Haq was a steadfast believer in free markets, convinced that ‘global opportunities for trade and investment’ – rather than aid – would provide a path to development. But he took this concept far further than most wealthy countries liked, proposing market penalties for nations that are the largest polluters or which restrict migration.
Within the UN system, Haq worked to gain the Report a space of autonomy. His friend, economist Meghnad Desai, writes: ‘To preserve the integrity of the Report, Mahbub persuaded William Draper III [UNDP Administrator at the time] to issue it not as a UN document – the kiss of death for independence– but a free-standing publication of the UNDP.’

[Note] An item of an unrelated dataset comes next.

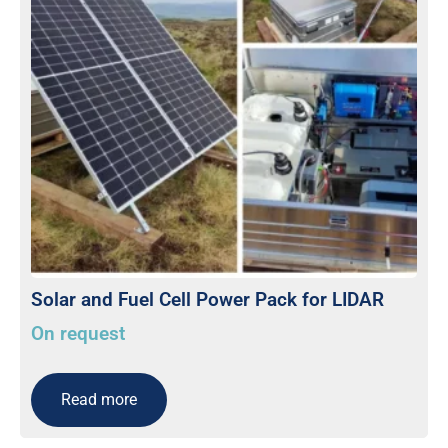
Solar and Fuel Cell Power Pack for LIDAR
On request
Read more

Still, independence has its limits. Haq observed in 1998 that not a single year passed ‘without some government demanding the stoppage of these Reports’. He charged that ‘despite their professions to the contrary, the World Bank and the IMF are still fully committed to the defence of traditional economic growth’.
Limits of dissent
Haq's belief in free markets, in particular, has led outside critics to charge that some of the Report's recommendations seem tepid or objectionable. The most recent change at the Report office suggests that it will continue to walk a fine line on the edge of ‘acceptable’ dissent. In August last year Kevin Watkins was appointed as its new Director. Watkins was formerly Head of Research at Oxfam in Britain. He authored the organization’s controversial position on trade, Rigged Rules and Double Standards, which argued that the global South’s lack of access to Northern markets is a key reason for its continued impoverishment. An echo of Haq’s position, the paper drew fire from advocates like Walden Bello, of Focus on the Global South, for reinforcing ‘the paradigm of export-oriented growth’. The Oxfam paper also painted globalization activists as ‘globaphobes’, which Bello charged had the effect of ‘caricaturing [the movement] in the crudest Economist fashion’.
While it remains uncertain whether Watkins’ tenure will produce Reports that are more or less confrontational, it is likely that the office will remain one of the UN’s most compelling contributions to the development debate. The Reports have presented markedly different values to those of the Washington Consensus. Most importantly, they have lent the legitimacy of the UN to the call for alternatives. That, in itself, is a humane development.